[WORK ITEM] Output only the span of lines that begins at the line containing "Ξύλινο Κουτί 14.5×14.5×18.7cm Για" and ends at the last line of the data, both included, exactly as they appear.

[Extracted page text data]

┄┄┄┄┄┄

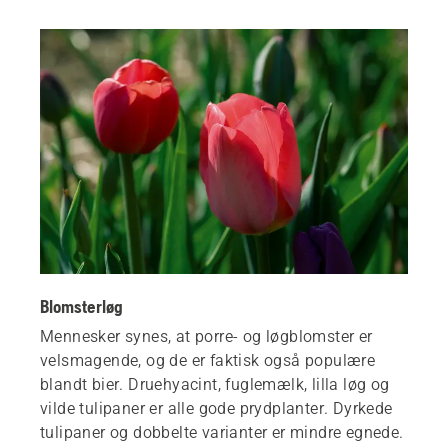
Blomsterløg
Mennesker synes, at porre- og løgblomster er
velsmagende, og de er faktisk også populære
blandt bier. Druehyacint, fuglemælk, lilla løg og
vilde tulipaner er alle gode prydplanter. Dyrkede
tulipaner og dobbelte varianter er mindre egnede.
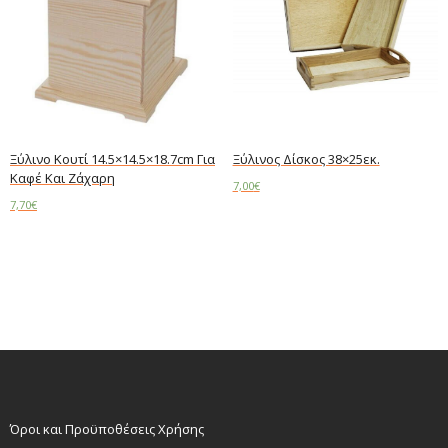
Ξύλινο Κουτί 14.5×14.5×18.7cm Για
Ξύλινος Δίσκος 38×25εκ.
Καφέ Και Ζάχαρη
7,00
€
7,70
€
Add to cart
Read more
Όροι και Προϋποθέσεις Χρήσης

┄┄┄┄┄┄

[THE ANSWER]
Ξύλινο Κουτί 14.5×14.5×18.7cm Για
Ξύλινος Δίσκος 38×25εκ.
Καφέ Και Ζάχαρη
7,00
€
7,70
€
Add to cart
Read more
Όροι και Προϋποθέσεις Χρήσης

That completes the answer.